Concept of Forgetting

Forgetting is the temporary or long-term loss in our ability to reproduce the things that have been previously learned. The term forgetting refers to the loss of information already encoded and stored in long term memory.

It is failure to retain what has been acquired. Forgetting means failure at any time to recall an experience, when attempting to do so or to perform an action previously learned.

According to Munn (1967), “ Forgetting is the loss, permanent or temporary, of the ability to recall or recognize something learned earlier”

According to Bhatia (1968) “ Forgetting is the failure of the individual to revive in consciousness an idea or group of ideas without the help of the original stimuli”
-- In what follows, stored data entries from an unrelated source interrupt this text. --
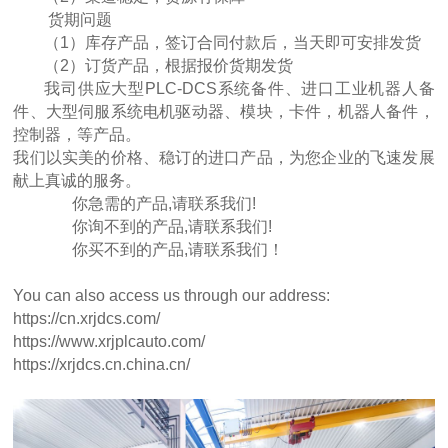
货期问题
（1）库存产品，签订合同付款后，当天即可安排发货
（2）订货产品，根据报价货期发货
我司供应大型PLC-DCS系统备件、进口工业机器人备
件、大型伺服系统电机驱动器、模块，卡件，机器人备件，
控制器，等产品。
我们以实美的价格、稳订的进口产品，为您企业的飞速发展
献上真诚的服务。
你急需的产品,请联系我们!
你询不到的产品,请联系我们!
你买不到的产品,请联系我们！
You can also access us through our address:
https://cn.xrjdcs.com/
https://www.xrjplcauto.com/
https://xrjdcs.cn.china.cn/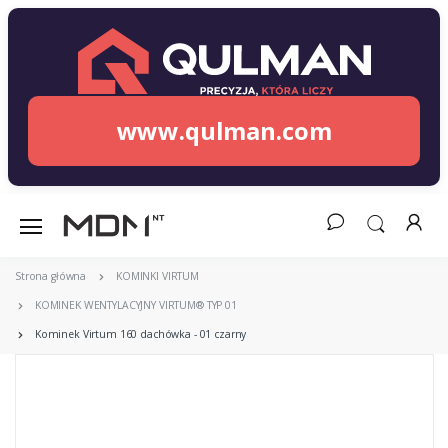
www.qulman.com
Strona główna
KOMINKI VIRTUM
KOMINEK WENTYLACYJNY VIRTUM® TYP 01
Kominek Virtum 160 dachówka - 01 czarny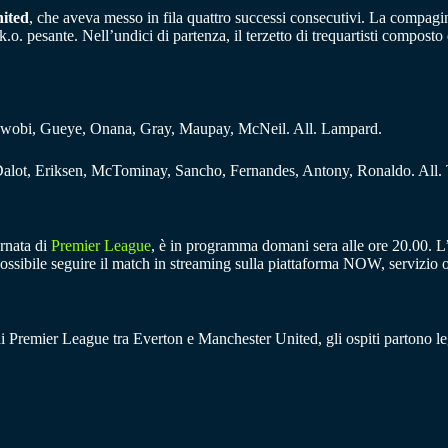
ited
, che aveva messo in fila quattro successi consecutivi. La compag
.o. pesante. Nell’undici di partenza, il terzetto di trequartisti compost
Iwobi, Gueye, Onana, Gray, Maupay, McNeil. All. Lampard.
 Dalot, Eriksen, McTominay, Sancho, Fernandes, Antony, Ronaldo. All.
rnata di
Premier League
, è in programma domani sera alle ore 20.00. L’
à possibile seguire il match in streaming sulla piattaforma NOW, servizio
 di Premier League tra Everton e Manchester United, gli ospiti partono le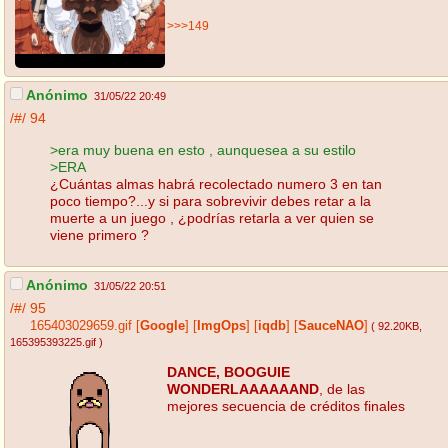
>>>149
Anónimo
31/05/22 20:49
/#/
94
>era muy buena en esto , aunquesea a su estilo
>ERA
¿Cuántas almas habrá recolectado numero 3 en tan
poco tiempo?...y si para sobrevivir debes retar a la
muerte a un juego , ¿podrías retarla a ver quien se
viene primero ?
Anónimo
31/05/22 20:51
/#/
95
165403029659.gif
[
Google
]
[
ImgOps
]
[
iqdb
]
[
SauceNAO
]
( 92.20KB
,
165395393225.gif
)
DANCE, BOOGUIE
WONDERLAAAAAAND
, de las
mejores secuencia de créditos finales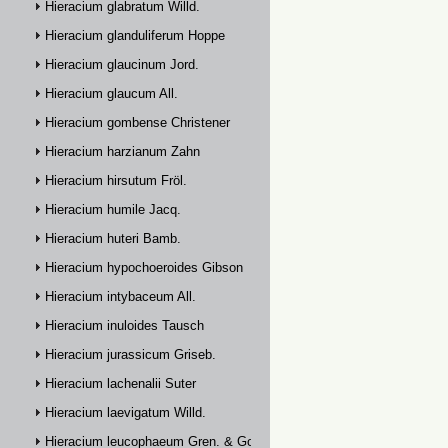
Hieracium glabratum Willd.
Hieracium glanduliferum Hoppe
Hieracium glaucinum Jord.
Hieracium glaucum All.
Hieracium gombense Christener
Hieracium harzianum Zahn
Hieracium hirsutum Fröl.
Hieracium humile Jacq.
Hieracium huteri Bamb.
Hieracium hypochoeroides Gibson
Hieracium intybaceum All.
Hieracium inuloides Tausch
Hieracium jurassicum Griseb.
Hieracium lachenalii Suter
Hieracium laevigatum Willd.
Hieracium leucophaeum Gren. & Godr.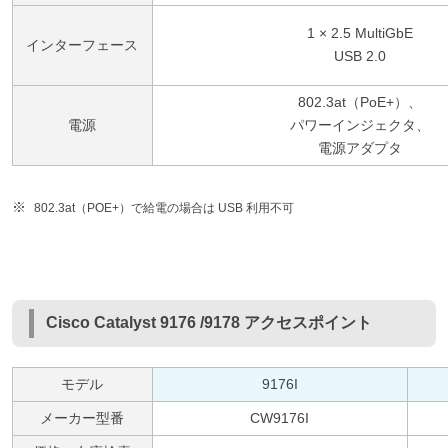
1 × 2.5 MultiGbE
インターフェース
USB 2.0
802.3at（PoE+）、
電源
パワーインジェクタ、
電源アダプタ
802.3at（POE+）で給電の場合は USB 利用不可
Cisco Catalyst 9176 /9178 アクセスポイント
モデル
9176I
メーカー型番
CW9176I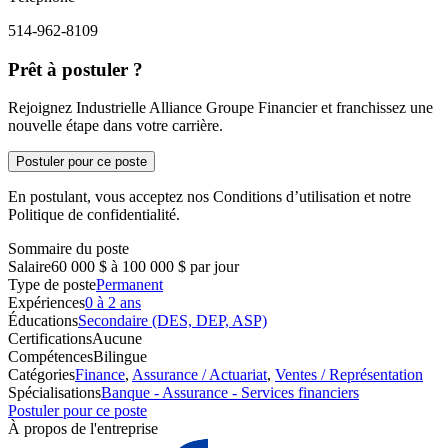
514-962-8109
Prêt à postuler ?
Rejoignez Industrielle Alliance Groupe Financier et franchissez une
nouvelle étape dans votre carrière.
Postuler pour ce poste
En postulant, vous acceptez nos Conditions d’utilisation et notre
Politique de confidentialité.
Sommaire du poste
Salaire
60 000 $ à 100 000 $ par jour
Type de poste
Permanent
Expériences
0 à 2 ans
Éducations
Secondaire (DES, DEP, ASP)
Certifications
Aucune
Compétences
Bilingue
Catégories
Finance
,
Assurance / Actuariat
,
Ventes / Représentation
Spécialisations
Banque - Assurance - Services financiers
Postuler pour ce poste
À propos de l'entreprise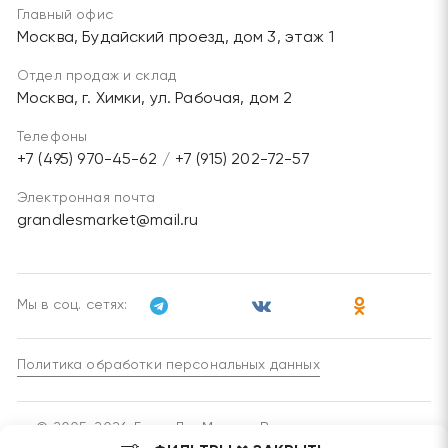
Главный офис
Москва, Будайский проезд, дом 3, этаж 1
Отдел продаж и склад
Москва, г. Химки, ул. Рабочая, дом 2
Телефоны
+7 (495) 970-45-62
/
+7 (915) 202-72-57
Электронная почта
grandlesmarket@mail.ru
Мы в соц. сетях:
Политика обработки персональных данных
© 2005-2026, ГрандЛесМаркет. Все права защищены.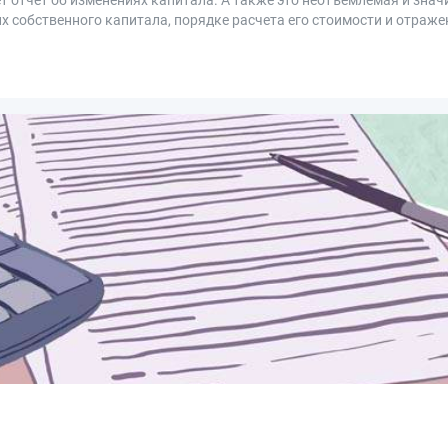
т отчет об изменениях капитала. А также это неотъемлемая и знач
 собственного капитала, порядке расчета его стоимости и отраже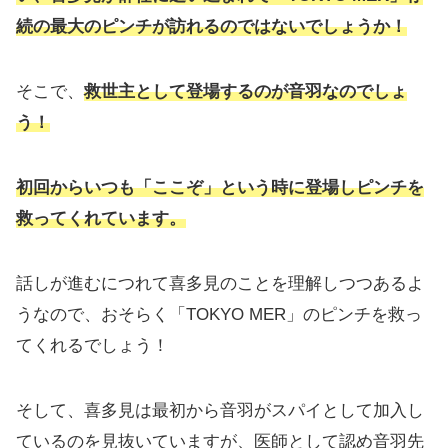
続の最大のピンチが訪れるのではないでしょうか！
そこで、
救世主として登場するのが音羽なのでしょ
う！
初回からいつも「ここぞ」という時に登場しピンチを
救ってくれています。
話しが進むにつれて喜多見のことを理解しつつあるよ
うなので、おそらく「TOKYO MER」のピンチを救っ
てくれるでしょう！
そして、喜多見は最初から音羽がスパイとして加入し
ているのを見抜いていますが、医師として認め音羽先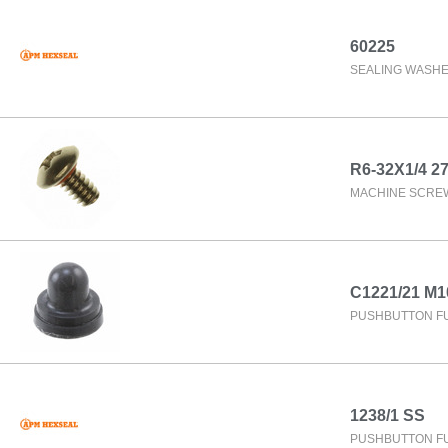
60225
SEALING WASHE
R6-32X1/4 2
MACHINE SCREW 
C1221/21 M
PUSHBUTTON FU
1238/1 SS
PUSHBUTTON FU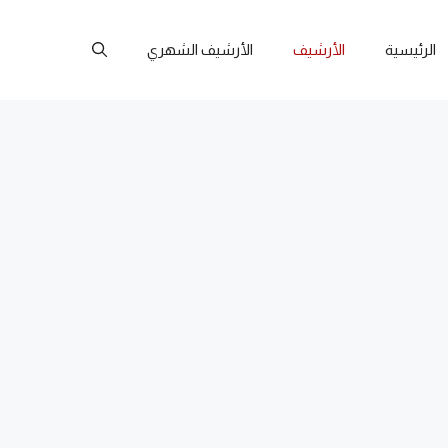
الرئيسية
الأرشيف
الأرشيف الشهري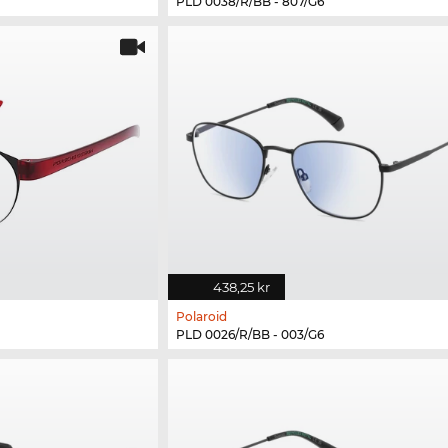
PLD 0038/R/BB - 807/G6
438,25 kr
Polaroid
PLD 0026/R/BB - 003/G6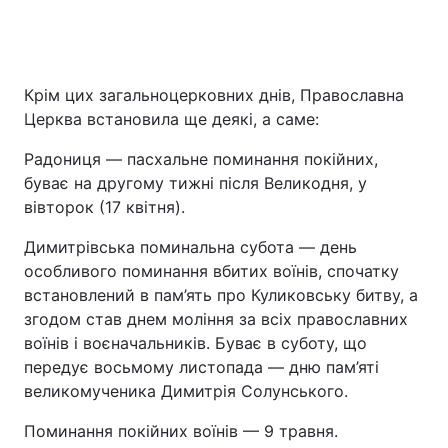
Крім цих загальноцерковних днів, Православна
Церква встановила ще деякі, а саме:
Радониця — пасхальне поминання покійних,
буває на другому тижні після Великодня, у
вівторок (17 квітня).
Димитрівська поминальна субота — день
особливого поминання вбитих воїнів, спочатку
встановлений в пам’ять про Куликовську битву, а
згодом став днем ​​моління за всіх православних
воїнів і воєначальників. Буває в суботу, що
передує восьмому листопада — дню пам’яті
великомученика Димитрія Солунського.
Поминання покійних воїнів — 9 травня.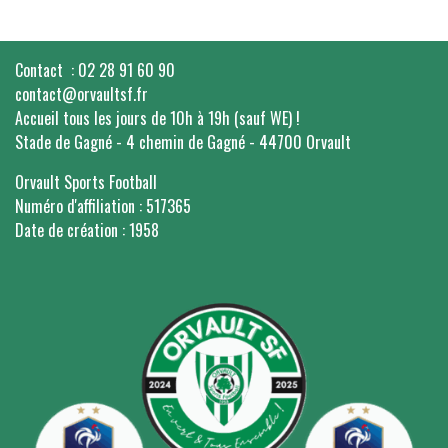
Contact : 02 28 91 60 90
contact@orvaultsf.fr
Accueil tous les jours de 10h à 19h (sauf WE) !
Stade de Gagné - 4 chemin de Gagné - 44700 Orvault
Orvault Sports Football
Numéro d'affiliation : 517365
Date de création : 1958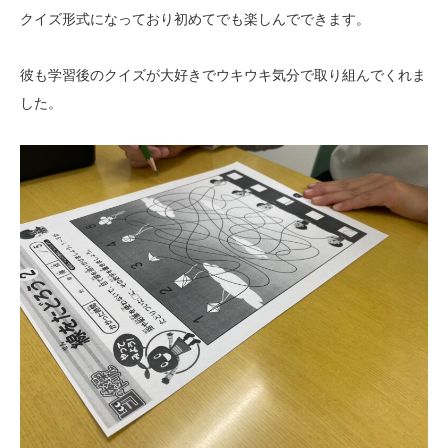
クイズ形式になっており初めてでも楽しんでできます。
彼も学習後のクイズが大好きでウキウキ気分で取り組んでくれま
した。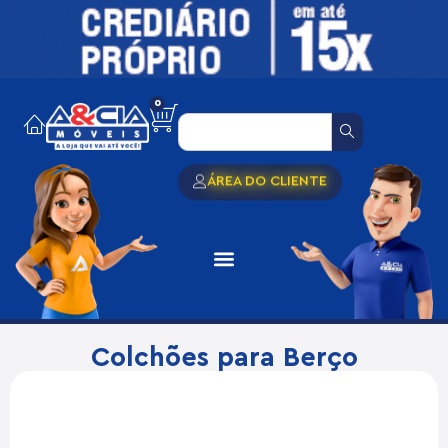
0
ÁREA DO CLIENTE
Colchões para Berço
The psychologist Ebbinghaus is known to be the first man to do an experimental study of forgetting. He put the results of his study on the graph paper by plotting the amount forgotten as a function of time elapsed. The curve so obtained was named as “Curve of forgetting”.

Types of Forgetting

There are certain types of forgetting and these may be delivered in a number of ways based on its nature and functioning. In one way it is classified as natural and morbid or abnormal forgetting. In natural forgetting, it occurs with the laps of time in a quite normal way without any intension of forgetting on the part of the individual. Whereas in abnormal forgetting, one deliberately tries to forget something.

  1. Natural forgetting
  2. Morbid or abnormal forgetting

According to some other view, forgetting may be classified as General or Specific. In general forgetting, Forgetfulness once suffer a total loss in once recalling some previous learning while in specific forgetfulness the individual forget only one or the other specific of these earlier learning.

  1. General forgetting
  2. Specific forgetting

Cause of Forgetting

1. Decay theory:

Decay is the loss of information through nonuse (Failure to use something). This explanation for forgetting assume that memory trace, the physical changes that take place in the brain when new material is learned, simply fade away over time (Grann, 2007). According to many psychologists, time is the cause of much forgetting.

2. Interference:

Interference is caused on account of the negative inhibiting effects of one learning experience on another. We forget things because of such interference. The phenomenon by which information in memory disrupts the recall of other information.

3. Motivated forgetting:

Another cause of forgetting is motivated forgetting for a reason. The concept of motivating came after Sigmund Freud, who suggested that we forget information because threatening to us in some way.

4. Retrieval failure:

Retrieval is when we recall or bring a memory into consciousness. Retrieval is facilitated by organization of the stored material.

5. Memory dysfunction:

Memory looses due to some problems with the brain are related in this category. Amnesia and Alzheimer’s are the two main memory disorders causing us to forget. Amnesia is partial or total inability to recall or identify past experience.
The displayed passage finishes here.